Another important change relates to the system by which fees payable upon the grant of permanent residence are calculated. Previously, the fee payable depended on whether the person was employed in an unskilled, skilled or professional occupation. With only three possible outcomes this was considered unfair to those who were either considered skilled or professional but whose incomes were not as high as other occupations within those designations. For example, a teacher or nurse and a managing director would be required to pay the same fee ($5,000). It was therefore decided to introduce a system where the fee payable is based on the person's annual income, and there would be six income ranges with fees set incrementally as the income bands increased.
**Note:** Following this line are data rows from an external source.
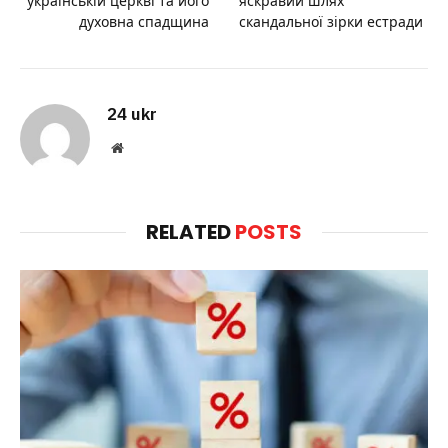
українській церкві та його
яскравий шлях
духовна спадщина
скандальної зірки естради
24 ukr
Website
RELATED
POSTS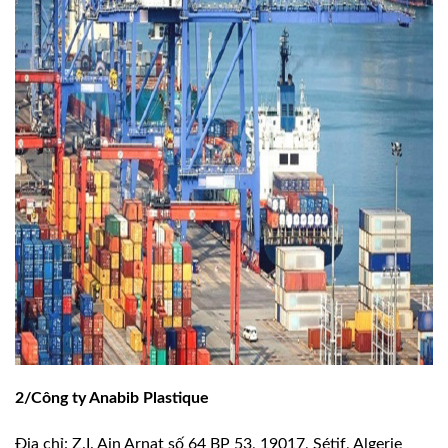
2/Công ty Anabib Plastique
Địa chỉ: Z.I. Ain Arnat số 64 BP 53, 19017, Sétif, Algerie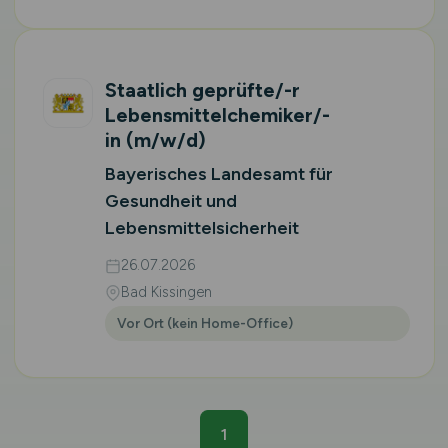
Staatlich geprüfte/-r
Lebensmittelchemiker/-
in
(m/w/d)
Bayerisches Landesamt für
Gesundheit und
Lebensmittelsicherheit
26.07.2026
Bad Kissingen
Vor Ort (kein Home-Office)
1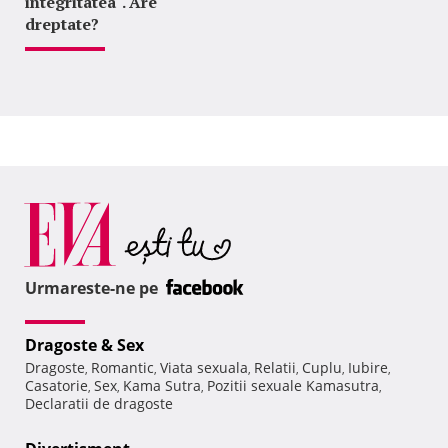
integritatea". Are
dreptate?
Urmareste-ne pe
Dragoste & Sex
Dragoste
Romantic
Viata sexuala
Relatii
Cuplu
Iubire
,
,
,
,
,
,
Casatorie
Sex
Kama Sutra
Pozitii sexuale Kamasutra
,
,
,
,
Declaratii de dragoste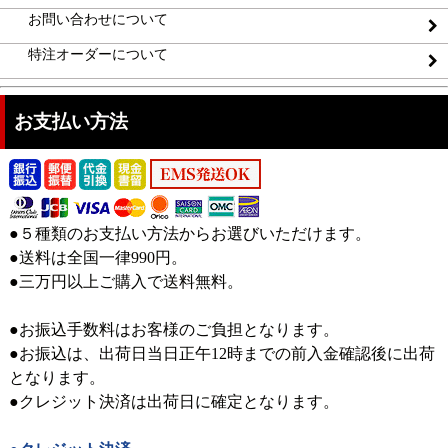
お問い合わせについて
特注オーダーについて
お支払い方法
●５種類のお支払い方法からお選びいただけます。
●送料は全国一律990円。
●三万円以上ご購入で送料無料。
●お振込手数料はお客様のご負担となります。
●お振込は、出荷日当日正午12時までの前入金確認後に出荷
となります。
●クレジット決済は出荷日に確定となります。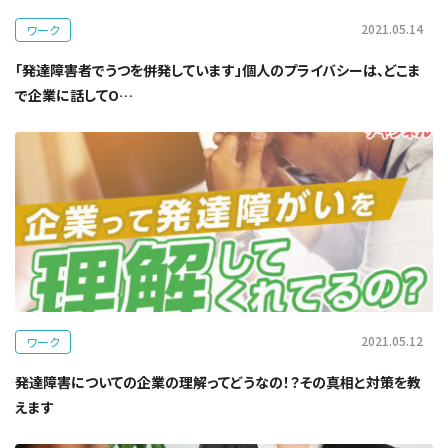
2021.05.14
ワーク
「発達障害者でうつを併発しています」個人のプライバシーは、どこま
で企業に話してO…
2021.05.12
ワーク
発達障害についての企業の理解ってどうなの！？その真相と対策を教
えます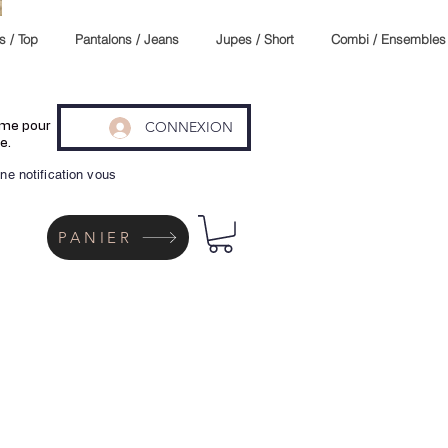
s / Top
Pantalons / Jeans
Jupes / Short
Combi / Ensembles
CONNEXION
même pour
e.
ne notification vous
PANIER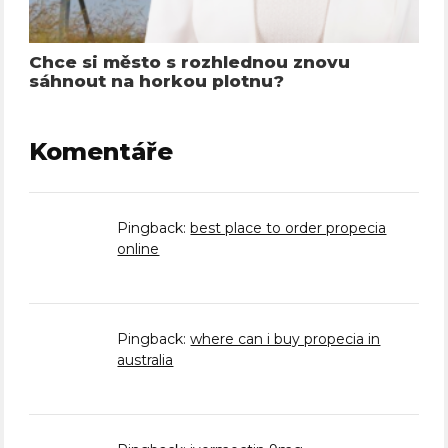
Chce si město s rozhlednou znovu
sáhnout na horkou plotnu?
Komentáře
Pingback:
best place to order propecia
online
Pingback:
where can i buy propecia in
australia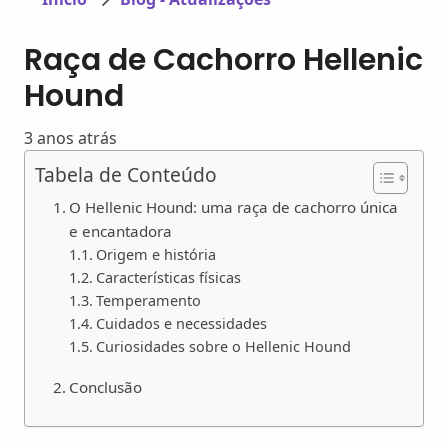
Raça de Cachorro Hellenic
Hound
3 anos atrás
Tabela de Conteúdo
O Hellenic Hound: uma raça de cachorro única
e encantadora
Origem e história
Características físicas
Temperamento
Cuidados e necessidades
Curiosidades sobre o Hellenic Hound
Conclusão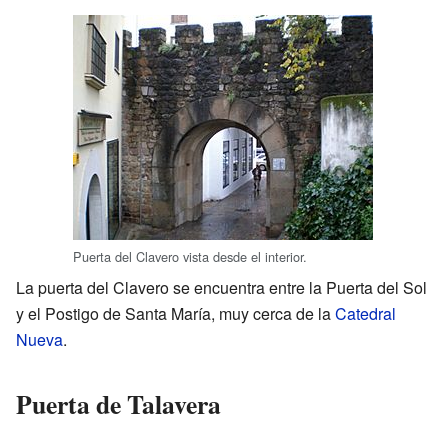
Puerta del Clavero vista desde el interior.
La puerta del Clavero se encuentra entre la Puerta del Sol
y el Postigo de Santa María, muy cerca de la
Catedral
Nueva
.
Puerta de Talavera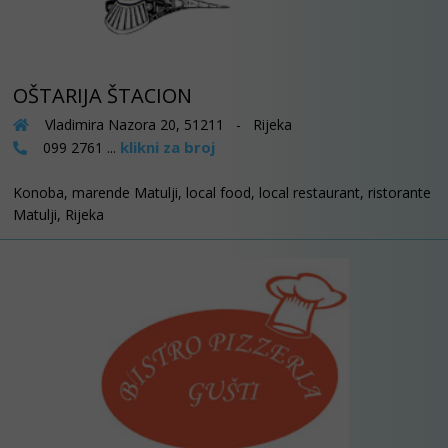
OŠTARIJA ŠTACION
Vladimira Nazora 20, 51211 - Rijeka
klikni za broj
099 2761 ...
Konoba, marende Matulji, local food, local restaurant, ristorante
Matulji, Rijeka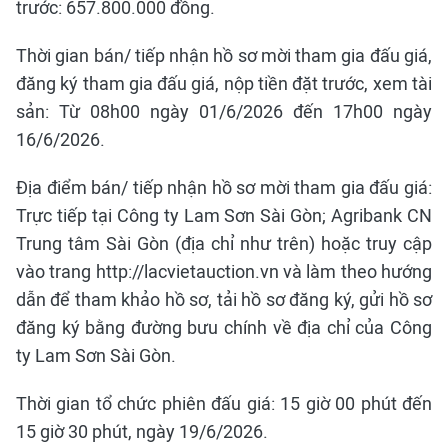
trước: 657.800.000 đồng.
Thời gian bán/ tiếp nhận hồ sơ mời tham gia đấu giá,
đăng ký tham gia đấu giá, nộp tiền đặt trước, xem tài
sản: Từ 08h00 ngày 01/6/2026 đến 17h00 ngày
16/6/2026.
Địa điểm bán/ tiếp nhận hồ sơ mời tham gia đấu giá:
Trực tiếp tại Công ty Lam Sơn Sài Gòn; Agribank CN
Trung tâm Sài Gòn (địa chỉ như trên) hoặc truy cập
vào trang http://lacvietauction.vn và làm theo hướng
dẫn để tham khảo hồ sơ, tải hồ sơ đăng ký, gửi hồ sơ
đăng ký bằng đường bưu chính về địa chỉ của Công
ty Lam Sơn Sài Gòn.
Thời gian tổ chức phiên đấu giá: 15 giờ 00 phút đến
15 giờ 30 phút, ngày 19/6/2026.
Using the same example as before, a teacher under the new system earning between $43,000 and $59,000 per annum would pay a fee of $2,000 whereas a managing director earning in excess of $100,000 per annum would pay $6,000. We consider that this is a much fairer basis upon which to assess permanent residence fees.
The way ahead
Turning now to the future, those of you who listened to my introduction of the Immigration (Amendment) Bill 2008 in the Legislative Assembly last month will have heard me say that the launch of the administrative system of processing work permits is not the end of the process. The Department of Immigration is already working on the next stage - a stage that focuses on combating work permit abuse by unscrupulous employers. Measures are to be introduced that will require employers to pre-qualify before being able to apply for and obtain any work permits. This pre-qualification process will ensure that employers are complying with health insurance and pension requirements in respect of their employees and that they have programmes in place to ensure that Caymanians are given every opportunity through on-the-job training, mentoring or further education to advance in their careers. As part of this initiative, mechanisms will also be introduced to reward those employers who stand out as good corporate citizens. Again, the development of this next phase is being done in consultation with representatives from the private sector. The joint public - private sector group will be submitting proposals on this next stage to Cabinet by 15 January 2009.
I would like to end by saying that while the administrative system of processing applications will make huge improvements in efficiency, as with any new system there will be teething problems. I ask that in the spirit of partnership, that I have been speaking about, our businesses and employers will show patience and understanding as those issues are addressed.